"A child's learning is the function more of the characteristics of his classmates than those of the teacher." James Coleman, 1972

Sunday, September 25, 2011

The Obama-Gates-BRT 10-Year Priority Plan for Urban School Privatization


A piece in this morning's NYTimes reports on legions of small donors who have given up on Obama in his bid to raise $1,000,000,000 for the 2012 campaign.  Why, indeed, should I or anyone who pays taxes send money to Team Obama when the hedge-funders and oligarchs who pay none are sending him all he needs?  Why should any of us educators, in fact, send Obama a nickel when his education policies are designed to benefit only corporations, corporate foundations, privatization ideologues, and the education industrial complex?

Monty Neill has done a terrific initial analysis of Duncan's behind-the-back bounce pass to his corporate teammates who are driving in to score big, and I won't repeat what Monty has said here.  Monty's opening:
The Obama-Duncan plan for ―flexibility in the administration of the ―No Child Left Behind (NCLB) federal education law offers little more than a leap from the frying pan to the fire – and even adds gasoline to the fire.
The Administration offers no relief from NCLB’s massive over-use of testing —more testing than in any other advanced nation. In fact, it will require more ―assessments in more subjects and grades in exchange for ―flexibility. It uses test scores to holds individual educators rather than schools ―accountable. . . .
What I want to focus on are a few of the details that remain unspoken aspects of TeamObama's "flexibility" plan.  As Monty points out, this plan elevates the role high-stakes standardized tests, even as the dreaded testing targets of Adequate Yearly Progress (AYP) have been dropped. We see a call for adoption of the Common Core national curriculum and testing, which Duncan attempts to disguise as "college- and career-ready standards and assessments."

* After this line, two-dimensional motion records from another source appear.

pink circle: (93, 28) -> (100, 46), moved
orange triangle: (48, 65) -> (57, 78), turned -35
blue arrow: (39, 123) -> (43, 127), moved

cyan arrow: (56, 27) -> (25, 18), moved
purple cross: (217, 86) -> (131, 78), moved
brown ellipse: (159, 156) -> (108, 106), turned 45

Rather than calling for expanded use of "growth models" or "value-added" testing, which the scientific community has pointed out are not nearly ready for prime time high stakes purposes, Duncan uses "Systems of Differentiated Recognition, Accountability, and Support." Right.  With urban schools now blown up by the AYP testing targets over the past 10 years, and with the charter school caps now removed in many states, it is time to offer an  "accountability" plan that will allow for the continued expansion of charters, without the threat of facing closure for low test performance.  Alas, we have arrived at the edu-era that requires a focus on "growth," a system within which poverty will become even more invisible than it has been.

And instead of admitting support for teacher evaluations based on those not-ready-for-prime time "growth models," the Gates wordsmiths use the innocuous-sounding "Evaluating and Supporting Teacher and Principal Effectiveness."  Translation: requiring teacher evaluation to be tied to test scores, as in Tennessee, where Obama's golden boy, Gov. Bill Haslam (R), has ushered in a Gates-approved "value-added" system where test scores count half of the teacher's evaluation, and where teachers may be dismissed after one year of bad scores.  This is a lawsuit waiting to happen.

But what of Obama's previous support for segregated corporate charter schools?  Has this corporate commitment to resegregation and containment of minorities disappeared overnight?  Unfortunately, not at all, even though "charter school," as a politically toxic term, is not mentioned in the Obama speech or in any of the supporting documents.  And yet we find that this plan represents a renewed opportunity to use the charter or private management options contained in ED's School Improvement Grant (SIG) guidance issued in February of this year.  In fact, the new "flexibility" plan requires states (SEAs) and districts (LEAs) to use the current turnaround plans for the five percent per year of lowest scoring schools.  From ESEA Flexibility (MSWord):


A priority school that implements one of the four SIG models is implementing an intervention that satisfies the turnaround principles.  An SEA may also implement interventions aligned with the turnaround principles as part of a statewide school turnaround strategy that allows for State takeover of schools or for transferring operational control of the school to another entity such as a recovery school district or other management organization (p. 9).
 
The second sentence just above represents an effort to not derail the efforts by proto-fascists in Michigan and Louisiana to allow corporate takeover of public functions, as in the charterization of New Orleans Schools or the corporatization of Michigan's lowest scoring schools under Broadie, John Covington.

We know that more than half of American public school children go to schools in urban areas.  Now it doesn't take a mathematician to figure out that, with 5 percent of schools identified for turnaround each year (with another 10 percent required to be in the queue), it will take no more than 10 years for half of American public schools to be converted into the Business Roundtable image of school.  So goodbye AYP and hello SIG: Welcome the new corporate welfare feeding frenzy.